I write to self-examine, but more importantly, I write to understand whatever it is I learn about myself and try to connect it with what everyone else might feel in common. Connections, for me--and I think for all of us--have become very important. My writing is my way of reaching out from that Self and feeling a bond with others. Otherwise, it would be pointless. What would be the purpose of writing about it if it were unique to me alone and meant nothing to anyone else? It would simply be an opinion, or an internal conversation expressed externally, and my internal conversations—for the most-part—are really not that unique or interesting. That I can express them may be. And even as I try to compose my thoughts for this essay I am asking myself what might even be interesting to anyone about the question that titles it. When I answer that question, what is the “so what” that follows for the reader?

In this case, it may only be this: we are all at an age now where we have been fairly shaped by our experiences. We are not pups, nor are we ready for rocking chairs. We are in the comfort zone, where we really don’t have anything to prove to anyone anymore. We are also at a time in our lives where we are more likely to reflect on what it is we have done, what we still want to do, what it all has meant, and—more importantly—what it may mean to those we love and care for. We have enough experience behind us to be knowledgeable, and enough maturity within us to apply that knowledge in much better ways than we would have in previous years. We are also beginning to think of our legacy. What is it that we represent, what do we do that matters, and what is it that we should do from our positioning in that “comfort zone” that may be selfless?

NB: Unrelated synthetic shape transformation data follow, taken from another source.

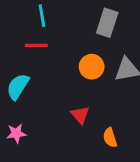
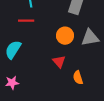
red triangle: (80, 115) -> (59, 62), moved
orange semicircle: (110, 138) -> (78, 78), moved

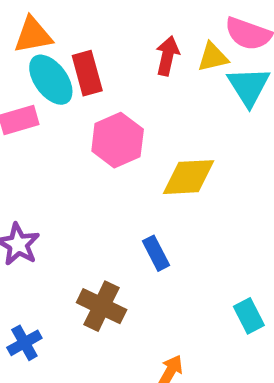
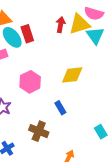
yellow triangle: (213, 57) -> (80, 24), size x1.6
pink hexagon: (118, 140) -> (30, 82), moved

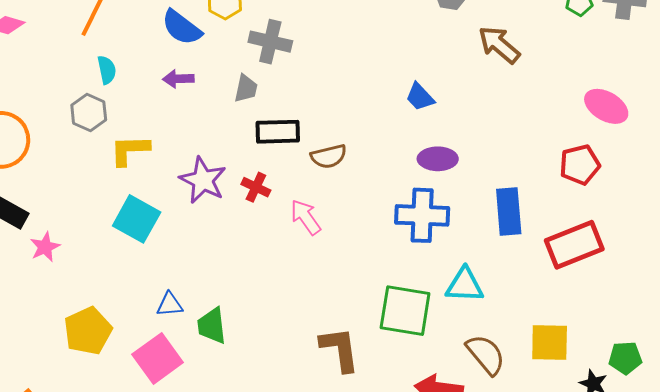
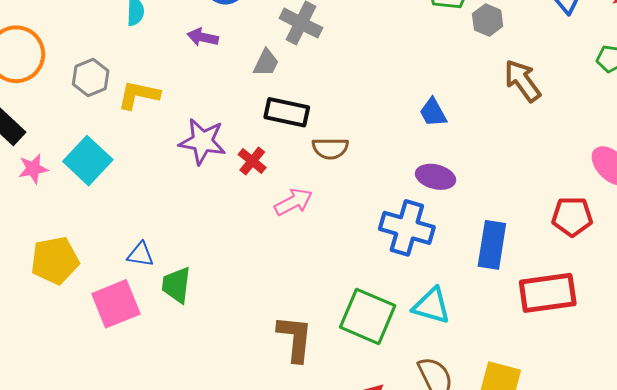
gray hexagon: (89, 113) -> (91, 78), moved
purple star: (203, 180) -> (202, 141), turned -30
pink arrow: (306, 217) -> (293, 202), turned 84
cyan square: (137, 219) -> (88, 161), moved

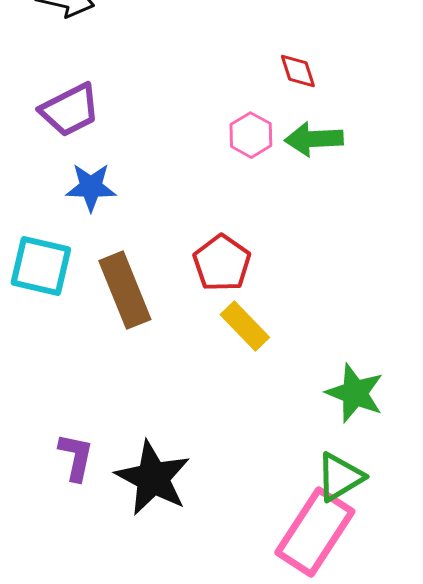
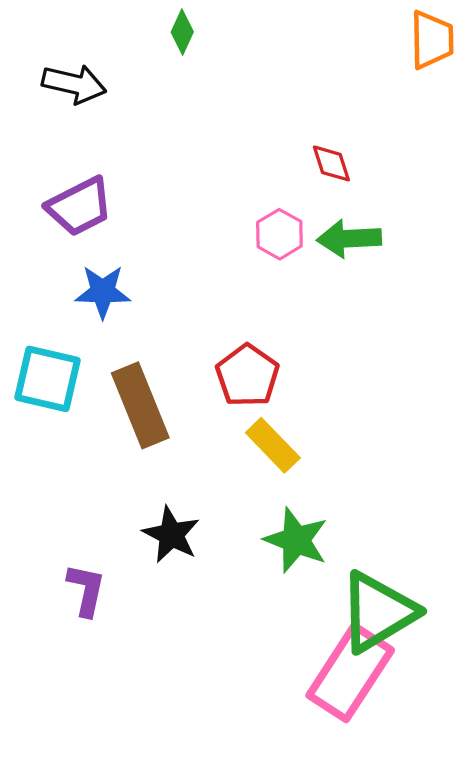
green star: (355, 393) -> (296, 540), moved
green triangle: (340, 477) -> (378, 612), size x1.5
black star: (153, 478) -> (171, 535), moved, size x0.7

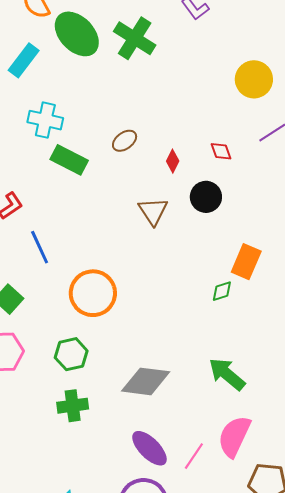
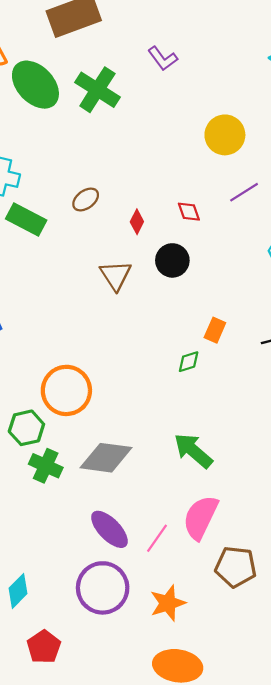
orange rectangle: (246, 262) -> (215, 330), size x0.7
orange circle: (93, 293) -> (66, 390), moved
green cross: (73, 406) -> (46, 466), moved, turned 32

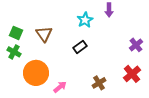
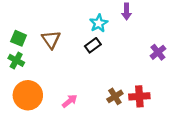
black rectangle: (80, 47) -> (93, 45), moved
orange circle: (36, 73) -> (28, 95), moved
red cross: (132, 74) -> (139, 96), moved, turned 36

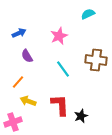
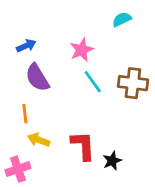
purple semicircle: (27, 56) -> (37, 78), size x1.5
cyan line: (63, 69) -> (93, 82), moved
orange line: (18, 82) -> (25, 114), turned -48

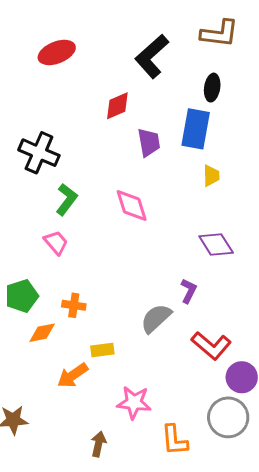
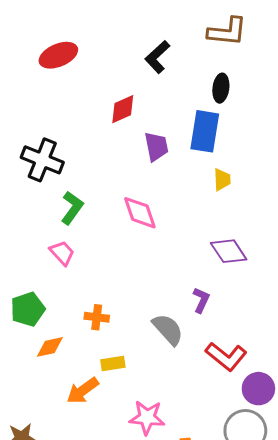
black L-shape: (152, 56) -> (157, 57), size x0.7
orange cross: (74, 305) -> (97, 317), moved
gray semicircle: (156, 318) -> (168, 329), turned 92

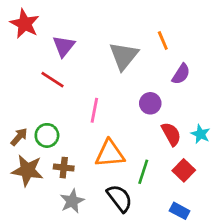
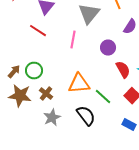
pink line: (94, 110) -> (73, 40), moved
brown cross: (64, 168) -> (46, 94), turned 32
green line: (143, 172) -> (103, 97), turned -66

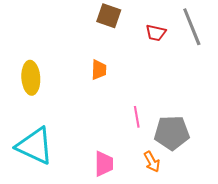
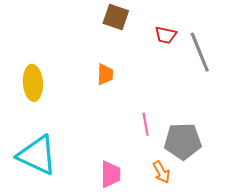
gray line: (192, 27) -> (200, 52), moved

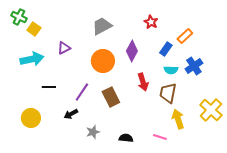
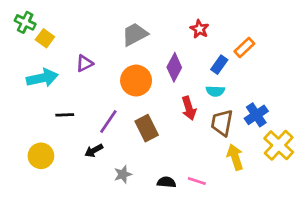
blue cross: (194, 66) -> (256, 115), moved
cyan semicircle: (171, 70) -> (215, 91), moved
pink line: (160, 137) -> (197, 181), moved

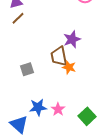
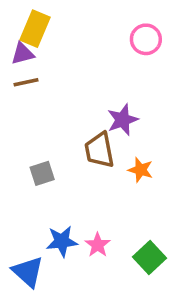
brown line: (18, 18) -> (26, 82), turned 32
orange star: (69, 67) -> (140, 170), moved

So maybe that is why I write now. And maybe that is why I write more (and hopefully better) now.

Just the other day, when I began to compose this note, I went back to "Reconciling" to reference a couple of comments that friends had made about that piece. They were gone. I'm not sure why, but I imagine it to be some sort of Facebook technology that deletes them after you have too many comments. There was a moment of disappointment for me in seeing that. It wasn't that any record of appreciation or accolade was gone; it was more like an erasure of the connection and conversation between the "me" in the essay and the "everyone else" in the comments. I was kind of bummed by that, even though I still carry the feelings that all those comments gave me. Human emotion-1, modern technology-0.

And in the end I also discovered in all of this a second, very compelling reason for why I write: I write to leave Megan and Kylee my legacy, or at least some sort of insight into who their father was on a level they may not always see. I try my best to be who I am consistently with them, but my role as their father and their youthful perspective may alter or filter that image. Maybe what I write now will mean something different to them when they are older, when they see me more as a person and less as an authority figure or caretaker. I certainly hope so.